Streaming + Async
Streaming Responses​
LiteLLM supports streaming the model response back by passing stream=True
as an argument to the completion function
Usage​
from litellm import completion
messages = [{"role": "user", "content": "Hey, how's it going?"}]
response = completion(model="gpt-3.5-turbo", messages=messages, stream=True)
for part in response:
print(part.choices[0].delta.content or "")
Helper function​
LiteLLM also exposes a helper function to rebuild the complete streaming response from the list of chunks.
from litellm import completion
messages = [{"role": "user", "content": "Hey, how's it going?"}]
response = completion(model="gpt-3.5-turbo", messages=messages, stream=True)
for chunk in response:
chunks.append(chunk)
print(litellm.stream_chunk_builder(chunks, messages=messages))
Async Completion​
Asynchronous Completion with LiteLLM. LiteLLM provides an asynchronous version of the completion function called acompletion
Usage​
from litellm import acompletion
import asyncio
async def test_get_response():
user_message = "Hello, how are you?"
messages = [{"content": user_message, "role": "user"}]
response = await acompletion(model="gpt-3.5-turbo", messages=messages)
return response
response = asyncio.run(test_get_response())
print(response)
Async Streaming​
We've implemented an __anext__()
function in the streaming object returned. This enables async iteration over the streaming object.
Usage​
Here's an example of using it with openai.

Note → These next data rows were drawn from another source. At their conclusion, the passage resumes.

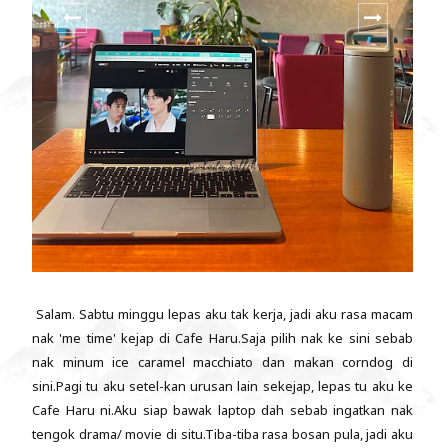
Salam. Sabtu minggu lepas aku tak kerja, jadi aku rasa macam
nak 'me time' kejap di Cafe Haru.Saja pilih nak ke sini sebab
nak minum ice caramel macchiato dan makan corndog di
sini.Pagi tu aku setel-kan urusan lain sekejap, lepas tu aku ke
Cafe Haru ni.Aku siap bawak laptop dah sebab ingatkan nak
tengok drama/ movie di situ.Tiba-tiba rasa bosan pula, jadi aku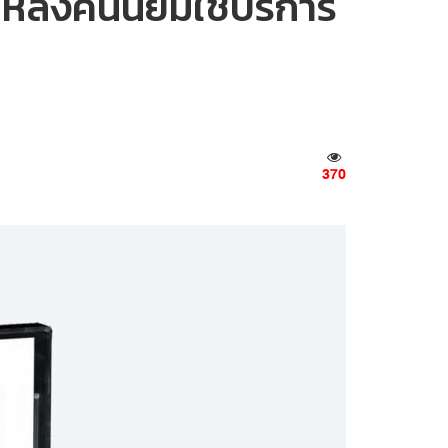
หลังคนนิยมใช้บริการ
370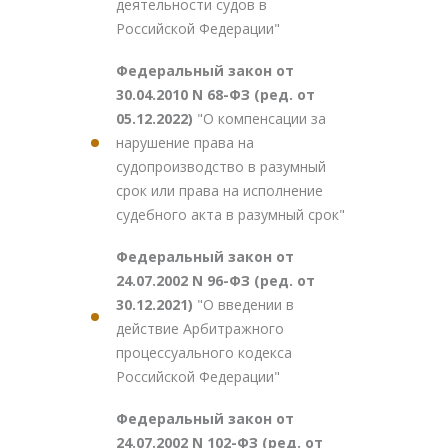
деятельности судов в
Российской Федерации"
Федеральный закон от
30.04.2010 N 68-ФЗ (ред. от
05.12.2022)
"О компенсации за
нарушение права на
судопроизводство в разумный
срок или права на исполнение
судебного акта в разумный срок"
Федеральный закон от
24.07.2002 N 96-ФЗ (ред. от
30.12.2021)
"О введении в
действие Арбитражного
процессуального кодекса
Российской Федерации"
Федеральный закон от
24.07.2002 N 102-ФЗ (ред. от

from litellm import acompletion
import asyncio, os, traceback
async def completion_call():
try:
print("test acompletion + streaming")
response = await acompletion(
model="gpt-3.5-turbo",
messages=[{"content": "Hello, how are you?", "role": "user"}],
stream=True
)
print(f"response: {response}")
async for chunk in response:
print(chunk)
except:
print(f"error occurred: {traceback.format_exc()}")
pass
asyncio.run(completion_call())
Error Handling - Infinite Loops​
Sometimes a model might enter an infinite loop, and keep repeating the same chunks - e.g. issue
Break out of it with:
litellm.REPEATED_STREAMING_CHUNK_LIMIT = 100 # # catch if model starts looping the same chunk while streaming. Uses high default to prevent false positives.
LiteLLM provides error handling for this, by checking if a chunk is repeated 'n' times (Default is 100). If it exceeds that limit, it will raise a litellm.InternalServerError
, to allow retry logic to happen.
- SDK
- PROXY
import litellm
import os
litellm.set_verbose = False
loop_amount = litellm.REPEATED_STREAMING_CHUNK_LIMIT + 1
chunks = [
litellm.ModelResponse(**{
"id": "chatcmpl-123",
"object": "chat.completion.chunk",
"created": 1694268190,
"model": "gpt-3.5-turbo-0125",
"system_fingerprint": "fp_44709d6fcb",
"choices": [
{"index": 0, "delta": {"content": "How are you?"}, "finish_reason": "stop"}
],
}, stream=True)
] * loop_amount
completion_stream = litellm.ModelResponseListIterator(model_responses=chunks)
response = litellm.CustomStreamWrapper(
completion_stream=completion_stream,
model="gpt-3.5-turbo",
custom_llm_provider="cached_response",
logging_obj=litellm.Logging(
model="gpt-3.5-turbo",
messages=[{"role": "user", "content": "Hey"}],
stream=True,
call_type="completion",
start_time=time.time(),
litellm_call_id="12345",
function_id="1245",
),
)
for chunk in response:
continue # expect to raise InternalServerError
Define this on your config.yaml on the proxy.
litellm_settings:
REPEATED_STREAMING_CHUNK_LIMIT: 100 # this overrides the litellm default
The proxy uses the litellm SDK. To validate this works, try the 'SDK' code snippet.